SO the game’s up, the tournament’s over and France’s national footie team can now stitch a second star to their jerseys, having won the World Cup for a second time. England still only have one twinkler, of course. I know because I’ve been counting it for the last 52 years and will doubtless continue to count the poor lone little thing for the rest of my natural. Oh me of little faith?
Okay, England have a promising young team, but they’re distinctly pedestrian compared to France’s even younger side. So I’m afraid the Three Lions look set to be, at best, ‘Poopoo’ Poulidors, the valiant, much-loved Raymond P always being thwarted by Jacques Anquetil in cycling’s classic races.
In fact, the only the thing that could have made France’s victory any headier for them would have been eating us Rosbifs alive in the final. Well, both countries have long been bitter rivals jostling for the world’s centre stage, so at least I won’t have to listen to them banging on about being double champions and humiliating the English at the death, too.
That’s some consolation, I suppose, as was my guilty schadenfreude – the pleasure you feel at someone’s misfortune – in the eerily deserted fan zone at the Brandenburg Gate in Berlin where La Patronne and I watched the semi-finals. Well, the prematurely eliminated Germans have got four stars on their shirts, which just isn’t cricket somehow. Thank goodness they don’t play rugby, eh.
England’s semi-final elimination by Croatia, a country with a population of four million, like Brittany’s, also spared us any diplomatic incidents chez Masstairmann in Dinan. La Patronne and daughter Fleur are one-eyed French supporters while our other daughter Morgane is allergic to all sport’s shenanigans and just mutters ‘Pathetic’ at us from the far end of the sofa.
The final final whistle in Moscow also signalled the kick-off in another fiercely contested competition in France – to see which car driver could pump his horn the loudest and longest. And if, on the eve of the final, Bastille Day fireworks lit up Dinan’s night sky, it glowed again a few hours after Lloris brandished the trophy, now lit up by a dozen burning cars as drunken knuckle-brains chanted and danced round the mediaeval town. Vive le sport!, said Morgy.

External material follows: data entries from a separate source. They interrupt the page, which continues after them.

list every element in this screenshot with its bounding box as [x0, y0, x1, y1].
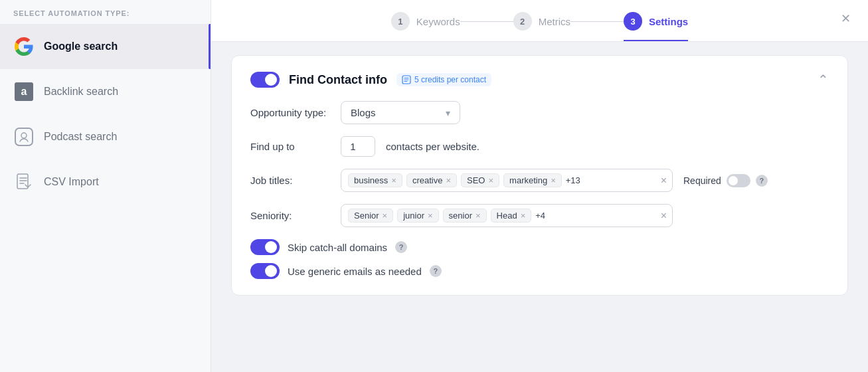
opportunity-type-label: Opportunity type:	[250, 107, 330, 118]
skip-catchall-toggle[interactable]	[250, 239, 280, 255]
step-3[interactable]: 3 Settings	[624, 12, 688, 41]
sidebar-item-backlink-search[interactable]: a Backlink search	[0, 69, 211, 114]
contacts-per-website-text: contacts per website.	[386, 141, 479, 152]
svg-rect-0	[15, 128, 33, 145]
use-generic-emails-help-icon[interactable]: ?	[430, 265, 442, 277]
remove-marketing-tag[interactable]: ×	[551, 175, 556, 185]
remove-senior2-tag[interactable]: ×	[476, 211, 481, 221]
tag-seo: SEO ×	[461, 173, 499, 187]
find-up-to-label: Find up to	[250, 141, 330, 152]
skip-catchall-row: Skip catch-all domains ?	[250, 239, 829, 255]
main-content: 1 Keywords 2 Metrics 3 Settings	[211, 0, 868, 372]
find-up-to-input[interactable]	[341, 136, 375, 157]
card-header: Find Contact info 5 credits per contact …	[250, 72, 829, 88]
sidebar-label-csv-import: CSV Import	[44, 176, 99, 188]
use-generic-emails-toggle[interactable]	[250, 263, 280, 279]
steps-container: 1 Keywords 2 Metrics 3 Settings	[391, 12, 688, 41]
tag-marketing: marketing ×	[503, 173, 562, 187]
wizard-nav: 1 Keywords 2 Metrics 3 Settings	[211, 0, 868, 42]
skip-catchall-help-icon[interactable]: ?	[395, 241, 407, 253]
job-titles-more: +13	[566, 175, 580, 185]
settings-card: Find Contact info 5 credits per contact …	[231, 55, 848, 296]
remove-senior-tag[interactable]: ×	[383, 211, 388, 221]
bottom-toggles: Skip catch-all domains ? Use generic ema…	[250, 239, 829, 279]
svg-rect-2	[17, 174, 28, 189]
seniority-row: Seniority: Senior × junior × senior ×	[250, 204, 829, 227]
step-3-underline	[624, 40, 688, 41]
seniority-more: +4	[535, 211, 545, 221]
clear-job-titles[interactable]: ×	[661, 175, 667, 187]
chevron-down-icon: ▾	[446, 108, 450, 118]
tag-senior: Senior ×	[348, 209, 393, 223]
skip-catchall-label: Skip catch-all domains	[288, 242, 387, 253]
sidebar-header: SELECT AUTOMATION TYPE:	[0, 0, 211, 24]
sidebar-label-podcast-search: Podcast search	[44, 131, 117, 143]
remove-creative-tag[interactable]: ×	[446, 175, 451, 185]
seniority-input[interactable]: Senior × junior × senior × Head ×	[341, 204, 673, 227]
close-icon: ✕	[841, 11, 851, 26]
opportunity-type-select[interactable]: Blogs ▾	[341, 101, 460, 124]
find-up-to-row: Find up to contacts per website.	[250, 136, 829, 157]
tag-junior: junior ×	[397, 209, 438, 223]
google-icon	[13, 36, 35, 57]
remove-junior-tag[interactable]: ×	[428, 211, 433, 221]
step-1[interactable]: 1 Keywords	[391, 12, 460, 41]
step-2-number: 2	[513, 12, 532, 31]
close-button[interactable]: ✕	[836, 9, 855, 28]
seniority-label: Seniority:	[250, 210, 330, 221]
opportunity-type-value: Blogs	[351, 107, 376, 118]
csv-icon	[13, 171, 35, 193]
step-1-underline	[391, 40, 460, 41]
step-2-label: Metrics	[539, 16, 570, 27]
step-3-label: Settings	[649, 16, 688, 27]
credits-badge: 5 credits per contact	[396, 73, 491, 86]
credits-text: 5 credits per contact	[414, 75, 486, 84]
step-connector-1-2	[460, 21, 513, 22]
remove-business-tag[interactable]: ×	[391, 175, 396, 185]
content-area: Find Contact info 5 credits per contact …	[211, 42, 868, 372]
remove-seo-tag[interactable]: ×	[489, 175, 494, 185]
svg-point-1	[21, 133, 27, 138]
step-2-underline	[513, 40, 570, 41]
required-label: Required	[683, 175, 721, 186]
card-header-left: Find Contact info 5 credits per contact	[250, 72, 491, 88]
step-connector-2-3	[570, 21, 624, 22]
sidebar-item-csv-import[interactable]: CSV Import	[0, 159, 211, 205]
remove-head-tag[interactable]: ×	[521, 211, 526, 221]
required-help-icon[interactable]: ?	[756, 175, 768, 187]
sidebar-label-google-search: Google search	[44, 41, 118, 52]
step-1-label: Keywords	[416, 16, 460, 27]
step-1-number: 1	[391, 12, 410, 31]
podcast-icon	[13, 126, 35, 147]
sidebar-item-google-search[interactable]: Google search	[0, 24, 211, 69]
collapse-button[interactable]: ⌃	[818, 72, 829, 88]
use-generic-emails-row: Use generic emails as needed ?	[250, 263, 829, 279]
sidebar-label-backlink-search: Backlink search	[44, 86, 118, 98]
tag-senior-2: senior ×	[443, 209, 487, 223]
job-titles-input[interactable]: business × creative × SEO × marketing ×	[341, 169, 673, 192]
tag-creative: creative ×	[406, 173, 457, 187]
sidebar-item-podcast-search[interactable]: Podcast search	[0, 114, 211, 159]
clear-seniority[interactable]: ×	[661, 210, 667, 222]
job-titles-label: Job titles:	[250, 175, 330, 186]
sidebar: SELECT AUTOMATION TYPE: Google search a …	[0, 0, 211, 372]
job-titles-row: Job titles: business × creative × SEO ×	[250, 169, 829, 192]
required-group: Required ?	[683, 174, 768, 187]
use-generic-emails-label: Use generic emails as needed	[288, 266, 422, 277]
required-toggle[interactable]	[727, 174, 750, 187]
opportunity-type-row: Opportunity type: Blogs ▾	[250, 101, 829, 124]
tag-head: Head ×	[491, 209, 532, 223]
card-title: Find Contact info	[289, 73, 387, 87]
credits-icon	[402, 75, 411, 84]
step-3-number: 3	[624, 12, 642, 31]
tag-business: business ×	[348, 173, 402, 187]
step-2[interactable]: 2 Metrics	[513, 12, 570, 41]
backlink-icon: a	[13, 81, 35, 102]
find-contact-toggle[interactable]	[250, 72, 280, 88]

The celebrations were also a soupçon nationalistic, almost a Gallic Harvey Smith to the rest of the planet. In 2012, Fleur spent the Queen’s Jubilee year at Kings College London and she loved the unaggressive, affable patriotism of it all, though not quite enough to forsake her republican principles for her father’s royalist ones.
Now, if the end of the 24/7 World Cup month has left a yawning hole in your life that the Tour de France can only partly fill – your Froome and Sky are bare-faced cheats, they say here, but then that’s La Perfide Albion for you – Brittany is hosting the Women’s Under-20 Football World Cup in August, as I mentioned in last month’s Letter from you know where.

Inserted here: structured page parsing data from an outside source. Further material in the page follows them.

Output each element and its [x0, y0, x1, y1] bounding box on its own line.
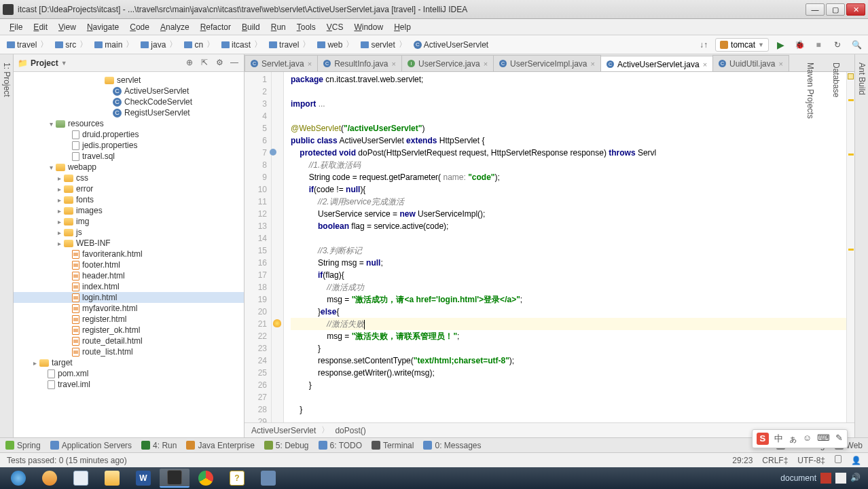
menu-window[interactable]: Window	[348, 20, 388, 34]
start-button[interactable]	[3, 469, 33, 488]
tree-item[interactable]: ▸error	[14, 183, 244, 194]
tree-item[interactable]: route_detail.html	[14, 336, 244, 346]
editor-tab[interactable]: CActiveUserServlet.java×	[600, 56, 713, 72]
tab-close-icon[interactable]: ×	[308, 60, 312, 68]
tree-item[interactable]: footer.html	[14, 259, 244, 270]
code-line[interactable]: }	[291, 342, 846, 355]
search-button[interactable]: 🔍	[849, 37, 864, 52]
tree-item[interactable]: CRegistUserServlet	[14, 107, 244, 118]
menu-tools[interactable]: Tools	[291, 20, 321, 34]
taskbar-help[interactable]: ?	[222, 469, 252, 488]
caret-position[interactable]: 29:23	[732, 456, 753, 465]
tree-item[interactable]: ▾resources	[14, 118, 244, 129]
menu-refactor[interactable]: Refactor	[195, 20, 236, 34]
code-line[interactable]: //3.判断标记	[291, 244, 846, 257]
menu-vcs[interactable]: VCS	[321, 20, 349, 34]
tree-item[interactable]: ▾webapp	[14, 162, 244, 173]
ime-keyboard-icon[interactable]: ⌨	[817, 433, 830, 445]
breadcrumb-item[interactable]: travel〉	[4, 37, 51, 52]
project-tree[interactable]: servletCActiveUserServletCCheckCodeServl…	[14, 72, 244, 437]
tree-item[interactable]: index.html	[14, 281, 244, 292]
tree-item[interactable]: route_list.html	[14, 346, 244, 357]
tray-flag-icon[interactable]	[820, 473, 831, 484]
menu-build[interactable]: Build	[236, 20, 266, 34]
build-button[interactable]: ↓↑	[696, 37, 711, 52]
code-line[interactable]: }	[291, 403, 846, 416]
editor-tab[interactable]: IUserService.java×	[401, 55, 494, 71]
code-line[interactable]: import ...	[291, 98, 846, 110]
ime-toolbar[interactable]: S 中 ぁ ☺ ⌨ ✎	[752, 429, 848, 448]
ime-kana-icon[interactable]: ぁ	[789, 433, 797, 445]
toolwin-button[interactable]: Java Enterprise	[186, 441, 254, 450]
editor-tab[interactable]: CResultInfo.java×	[317, 55, 402, 71]
breadcrumb-item[interactable]: servlet〉	[358, 37, 409, 52]
system-tray[interactable]: document 🔊	[780, 473, 865, 484]
tree-item[interactable]: ▸css	[14, 173, 244, 183]
tree-item[interactable]: travel.sql	[14, 151, 244, 162]
run-button[interactable]: ▶	[773, 37, 788, 52]
breadcrumb-item[interactable]: src〉	[52, 37, 90, 52]
stop-button[interactable]: ■	[811, 37, 826, 52]
code-line[interactable]: public class ActiveUserServlet extends H…	[291, 134, 846, 147]
breadcrumb-item[interactable]: CActiveUserServlet	[411, 39, 491, 51]
code-line[interactable]: package cn.itcast.travel.web.servlet;	[291, 73, 846, 86]
breadcrumb-item[interactable]: web〉	[314, 37, 357, 52]
code-line[interactable]: //激活失败	[291, 318, 846, 330]
tree-item[interactable]: header.html	[14, 270, 244, 281]
code-line[interactable]	[291, 86, 846, 98]
tree-item[interactable]: login.html	[14, 292, 244, 303]
code-line[interactable]: response.setContentType("text/html;chars…	[291, 355, 846, 367]
taskbar-chrome[interactable]	[191, 469, 221, 488]
tab-close-icon[interactable]: ×	[590, 60, 594, 68]
taskbar-notepad[interactable]	[66, 469, 96, 488]
line-separator[interactable]: CRLF‡	[762, 456, 788, 465]
taskbar-intellij[interactable]	[160, 469, 189, 488]
tree-item[interactable]: register.html	[14, 314, 244, 325]
minimize-button[interactable]: —	[806, 3, 825, 16]
tree-item[interactable]: druid.properties	[14, 129, 244, 140]
tree-item[interactable]: myfavorite.html	[14, 303, 244, 314]
readonly-toggle[interactable]	[835, 455, 842, 465]
editor-crumb-item[interactable]: doPost()	[335, 426, 365, 435]
code-line[interactable]: //激活成功	[291, 281, 846, 293]
tree-item[interactable]: register_ok.html	[14, 325, 244, 336]
editor-tab[interactable]: CUuidUtil.java×	[712, 55, 789, 71]
code-line[interactable]	[291, 110, 846, 122]
code-line[interactable]	[291, 232, 846, 244]
menu-view[interactable]: View	[53, 20, 82, 34]
tab-close-icon[interactable]: ×	[484, 60, 488, 68]
update-button[interactable]: ↻	[830, 37, 845, 52]
tree-item[interactable]: CActiveUserServlet	[14, 86, 244, 96]
menu-help[interactable]: Help	[388, 20, 416, 34]
hide-icon[interactable]: —	[229, 58, 240, 69]
maximize-button[interactable]: ▢	[826, 3, 845, 16]
toolwin-button[interactable]: 6: TODO	[319, 441, 363, 450]
tree-item[interactable]: ▸images	[14, 205, 244, 216]
menu-edit[interactable]: Edit	[28, 20, 53, 34]
breadcrumb-item[interactable]: main〉	[92, 37, 137, 52]
breadcrumb-item[interactable]: cn〉	[181, 37, 217, 52]
sidebar-tab[interactable]: Ant Build	[856, 60, 868, 437]
breadcrumb-item[interactable]: java〉	[138, 37, 180, 52]
code-line[interactable]: }else{	[291, 306, 846, 318]
toolwin-button[interactable]: 0: Messages	[423, 441, 481, 450]
editor-tab[interactable]: CUserServiceImpl.java×	[493, 55, 601, 71]
sogou-logo-icon[interactable]: S	[757, 433, 769, 445]
warning-marker[interactable]	[848, 99, 854, 101]
menu-run[interactable]: Run	[266, 20, 291, 34]
code-line[interactable]: }	[291, 379, 846, 391]
code-line[interactable]: protected void doPost(HttpServletRequest…	[291, 147, 846, 159]
code-line[interactable]: msg = "激活成功，请<a href='login.html'>登录</a>…	[291, 293, 846, 306]
sidebar-tab[interactable]: 1: Project	[1, 60, 13, 437]
menu-code[interactable]: Code	[124, 20, 155, 34]
menu-analyze[interactable]: Analyze	[155, 20, 195, 34]
tab-close-icon[interactable]: ×	[703, 60, 707, 69]
tree-item[interactable]: ▸img	[14, 216, 244, 227]
intention-bulb-icon[interactable]	[273, 319, 281, 327]
file-encoding[interactable]: UTF-8‡	[797, 456, 825, 465]
gear-icon[interactable]: ⚙	[214, 58, 225, 69]
code-line[interactable]: if(flag){	[291, 269, 846, 281]
warning-marker[interactable]	[848, 249, 854, 251]
tree-item[interactable]: servlet	[14, 75, 244, 86]
warning-marker[interactable]	[848, 153, 854, 156]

England v Brazil is the Anglo’s pick of the six group games in Dinan but Germany v China in St Malo could be worth a trip on the Condor, too. The other ties are taking place in Vannes and in Concarneau, where victorious French manager Didier Deschamp’s wife comes from.
He’s a thoroughly regular bloke, apparently, and the locals address him as Didier when he wanders down the road for his baguette. Well, Monsieur Deschamps would be too formal and Dédé, after his initials, a bit too matey.
If you still fancied a trip to Dinan but without the football, merci beaucoup, you must pop into this fascinating exhibition at the Bibliothèque Municipale. ‘The English Colony’, which is much older than Dinard’s – local rivalries, you see – traces the history of Brit expats here from the dawn of the XIXth Century until the eve of the Occupation in 1940.
They came for the medicinal waters at the Fontaine-des-Eaux, the gentle Breton climate and the lower cost of living – plus ça change, in my case – which enabled many of them to live in fine, Upstairs-Downstairs elegance.
They left an unmistakable Eglise Anglicane and quite a few of them are even now resting in eternal peace in the English Section at Dinan cemetery. The church has been abandoned for years though, so the current sizeable Anglo-Beano-expat community had a good excuse for not ringing the bells to celebrate their gloating hosts’ second World Cup win, eh. The exhibition closes on 30 September.